Segment Start: Records for this exercise
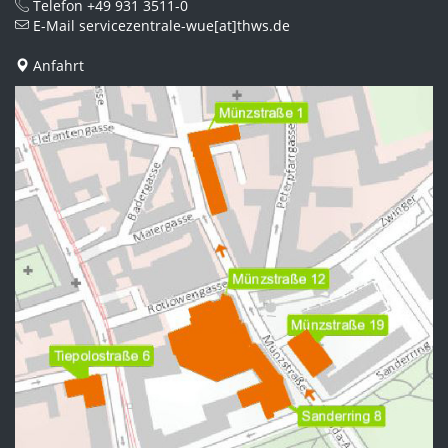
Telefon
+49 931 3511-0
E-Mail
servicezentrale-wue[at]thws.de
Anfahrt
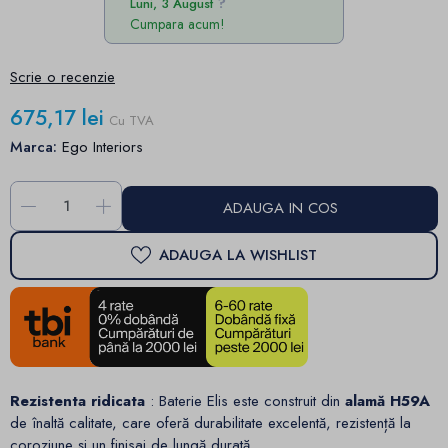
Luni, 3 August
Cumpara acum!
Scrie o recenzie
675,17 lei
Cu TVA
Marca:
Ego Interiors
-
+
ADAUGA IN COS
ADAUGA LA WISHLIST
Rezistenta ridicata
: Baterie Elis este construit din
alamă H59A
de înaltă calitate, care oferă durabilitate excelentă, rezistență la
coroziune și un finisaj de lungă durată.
Segment End: Records for this exercise
◆ Directions
Transcribe every record above in full. Pictures stay out of the copy.

◆ Finished exercise
Telefon
+49 931 3511-0
E-Mail
servicezentrale-wue[at]thws.de
Anfahrt
Luni, 3 August
Cumpara acum!
Scrie o recenzie
675,17 lei
Cu TVA
Marca:
Ego Interiors
-
+
ADAUGA IN COS
ADAUGA LA WISHLIST
Rezistenta ridicata
: Baterie Elis este construit din
alamă H59A
de înaltă calitate, care oferă durabilitate excelentă, rezistență la
coroziune și un finisaj de lungă durată.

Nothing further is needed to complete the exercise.